Glorious morning view from our apartment. Photographed this morning.

The sole purpose of my morning routine is to start the day with a deep focus on my body and nothing else. I try not to think about my chores for the day until I have finished my routine. I have realized that if I start the day by looking at social media or the news I get off on the wrong foot. By following a routine consisting of relaxation and self-overcoming I have made my mornings very enjoyable. My morning routine gives me time to focus on myself and my well-being instead of letting a social media algorithm poison my mind just minutes after waking up. Despite all the benefits of my routine I still don’t make enough time for it in my schedule every day. Some days I just feel lazy, and I simply do not have the willpower to execute the routine. It’s astounding how big of a difference it makes to my day if I follow the routine or if I don’t. It’s like night and day. The morning routine gives me positive energy that lasts throughout the day. My routines impact seems to be the greatest on the days I really don’t feel like doing it. This is something I need to keep in mind in the future. I guess self-overcoming feels the best when you really have something to overcome. So do as the day does, and rise.

When they [the mystics] descend to the depths of their own being they find ‘in their heart’ the image of the sun, they find their own life-force which they call the ‘sun’ for a legitimate, and I would say, a physical reason because our source of energy and life actually is sun. Our physiological life, regarded as an energy process, is entirely solar.

– Carl Jung, Symbols of transformation

Gathering around a fire

I was browsing through pictures I have taken on my phone that I have had for six years now. I am not a person who takes that many photos. I try to experience what I consider meaningful and picture worthy moments with my own eyes rather than filtering them through a screen. That being said, I am actively trying not to be too stubborn with this trait. After all photos can capture important moments and foster precious memories. While browsing through the images I found an interesting pattern reoccurring in the albums. A lot of the pictures from the most precious moments I had captured included a fire.

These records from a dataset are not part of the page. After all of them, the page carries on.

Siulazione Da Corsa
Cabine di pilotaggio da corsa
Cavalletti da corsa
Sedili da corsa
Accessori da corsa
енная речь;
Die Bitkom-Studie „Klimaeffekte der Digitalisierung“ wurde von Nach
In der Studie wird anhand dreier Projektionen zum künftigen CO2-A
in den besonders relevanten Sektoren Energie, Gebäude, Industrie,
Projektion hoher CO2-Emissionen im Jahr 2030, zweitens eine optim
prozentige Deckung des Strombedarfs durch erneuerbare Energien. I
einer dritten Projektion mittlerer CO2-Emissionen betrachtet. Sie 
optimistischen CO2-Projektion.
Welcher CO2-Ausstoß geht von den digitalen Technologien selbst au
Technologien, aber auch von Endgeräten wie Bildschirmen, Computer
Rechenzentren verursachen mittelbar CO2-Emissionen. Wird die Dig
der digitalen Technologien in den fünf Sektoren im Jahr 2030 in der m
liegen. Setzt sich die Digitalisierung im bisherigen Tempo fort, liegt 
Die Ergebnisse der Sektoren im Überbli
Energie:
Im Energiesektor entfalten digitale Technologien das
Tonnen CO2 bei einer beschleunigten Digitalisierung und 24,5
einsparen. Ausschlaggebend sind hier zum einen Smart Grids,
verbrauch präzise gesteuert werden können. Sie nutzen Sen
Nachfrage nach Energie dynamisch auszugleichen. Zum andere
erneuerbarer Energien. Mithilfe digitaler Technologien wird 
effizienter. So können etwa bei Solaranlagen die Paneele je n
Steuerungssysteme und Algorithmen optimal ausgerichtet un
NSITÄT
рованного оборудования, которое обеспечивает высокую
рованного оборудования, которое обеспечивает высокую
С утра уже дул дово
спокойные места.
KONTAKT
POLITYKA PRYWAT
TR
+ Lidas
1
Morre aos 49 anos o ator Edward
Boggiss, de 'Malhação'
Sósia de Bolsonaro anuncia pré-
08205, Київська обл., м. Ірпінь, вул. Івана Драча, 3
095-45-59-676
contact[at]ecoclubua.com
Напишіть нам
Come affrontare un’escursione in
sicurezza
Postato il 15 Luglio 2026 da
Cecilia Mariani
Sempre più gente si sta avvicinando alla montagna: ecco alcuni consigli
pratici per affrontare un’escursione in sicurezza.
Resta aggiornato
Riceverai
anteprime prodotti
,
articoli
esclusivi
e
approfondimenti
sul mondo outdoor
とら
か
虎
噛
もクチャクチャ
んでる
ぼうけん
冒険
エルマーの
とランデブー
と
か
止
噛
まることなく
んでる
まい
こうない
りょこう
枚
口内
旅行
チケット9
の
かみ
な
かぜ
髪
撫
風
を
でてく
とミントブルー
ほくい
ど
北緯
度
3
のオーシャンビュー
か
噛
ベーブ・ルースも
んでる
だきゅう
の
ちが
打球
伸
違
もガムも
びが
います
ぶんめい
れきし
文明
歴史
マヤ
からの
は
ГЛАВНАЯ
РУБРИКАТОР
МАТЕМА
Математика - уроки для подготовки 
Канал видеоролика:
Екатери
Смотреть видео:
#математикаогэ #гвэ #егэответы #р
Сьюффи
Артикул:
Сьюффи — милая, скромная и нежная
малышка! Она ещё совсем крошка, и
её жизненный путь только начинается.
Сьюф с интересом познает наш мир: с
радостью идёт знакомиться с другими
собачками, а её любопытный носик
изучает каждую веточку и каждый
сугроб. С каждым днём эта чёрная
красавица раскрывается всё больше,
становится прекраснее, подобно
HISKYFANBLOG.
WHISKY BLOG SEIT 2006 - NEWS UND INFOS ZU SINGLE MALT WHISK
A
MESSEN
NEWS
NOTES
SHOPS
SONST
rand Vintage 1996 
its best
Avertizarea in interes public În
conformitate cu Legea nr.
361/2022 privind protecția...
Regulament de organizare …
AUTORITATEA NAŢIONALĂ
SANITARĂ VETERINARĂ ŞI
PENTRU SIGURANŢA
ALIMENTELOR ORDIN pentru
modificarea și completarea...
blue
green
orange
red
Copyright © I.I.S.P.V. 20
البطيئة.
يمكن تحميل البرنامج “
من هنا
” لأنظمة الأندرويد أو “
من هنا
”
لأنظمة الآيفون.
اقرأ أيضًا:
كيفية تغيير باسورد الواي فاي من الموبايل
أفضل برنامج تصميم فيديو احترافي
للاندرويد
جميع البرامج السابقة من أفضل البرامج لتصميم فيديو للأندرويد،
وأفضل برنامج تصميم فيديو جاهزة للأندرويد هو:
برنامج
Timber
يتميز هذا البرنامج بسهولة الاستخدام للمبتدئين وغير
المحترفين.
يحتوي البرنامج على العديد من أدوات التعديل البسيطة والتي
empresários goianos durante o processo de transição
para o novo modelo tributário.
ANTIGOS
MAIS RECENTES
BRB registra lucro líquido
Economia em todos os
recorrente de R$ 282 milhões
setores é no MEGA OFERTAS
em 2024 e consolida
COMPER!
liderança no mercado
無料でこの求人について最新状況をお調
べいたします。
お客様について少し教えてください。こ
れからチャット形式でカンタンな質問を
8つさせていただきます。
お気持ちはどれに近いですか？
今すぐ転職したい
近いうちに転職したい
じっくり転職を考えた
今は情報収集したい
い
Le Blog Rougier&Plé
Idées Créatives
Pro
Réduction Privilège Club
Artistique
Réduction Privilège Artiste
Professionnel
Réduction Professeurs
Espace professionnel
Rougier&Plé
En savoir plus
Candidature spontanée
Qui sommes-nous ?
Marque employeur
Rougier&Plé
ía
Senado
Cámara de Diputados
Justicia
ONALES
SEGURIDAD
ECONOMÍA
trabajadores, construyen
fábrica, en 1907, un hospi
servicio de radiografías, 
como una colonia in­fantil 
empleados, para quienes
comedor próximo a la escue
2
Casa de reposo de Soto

Gathering around a fire in. Summer of 2021.

I have a similar blurry pictures like this from every summer since I have had this phone. These pictures are all taken at my friend’s cottage which we visit at least once a summer every year. We have done these trips for at least 8 years now. The people attending these trips for the most part have been the same people every year. One could say that we are a tight knit group. My friend’s cottage is located next to a small like in the woods. There is only one neighboring cottage on the other side of the lake, and I have never seen any signs of life there. This means that we can enjoy the peace and quiet of nature completely by ourselves. The place is truly idyllic. At night the only thing you can hear is the diver bird’s song echoing through the mist floating on top the lake. I often say that the cottages scenery is like a reflection of my inner essence, a mirror of my soul. The only thing interfering the peace and quiet of the woods is our reckless consumption of beer and whiskey. In the evening we bathe for hours in the sauna and in the lake. After the back and forth bathing we all gather around the fire pit where we share stories and memories throughout the endless summer night. The combined effect of the consumption of spirits and staring at the flames for hours always brings me to an ecstatic state. Sitting around the fire makes me feel connected to the surrounding nature and to humanity itself in a special way. All of our ancestors’ lives have depended on the light and warmth of a fire and I can’t even begin to imagine all of the feelings and stories that have been shared around a fire across time. There is something very primal in gathering around a fire with a group of people and staring at it. During our stays at the cottage the fire pit acts as center that we circle around for the night. The fire connects us just like our friendship does. It holds within itself something that we all share and are attracted towards.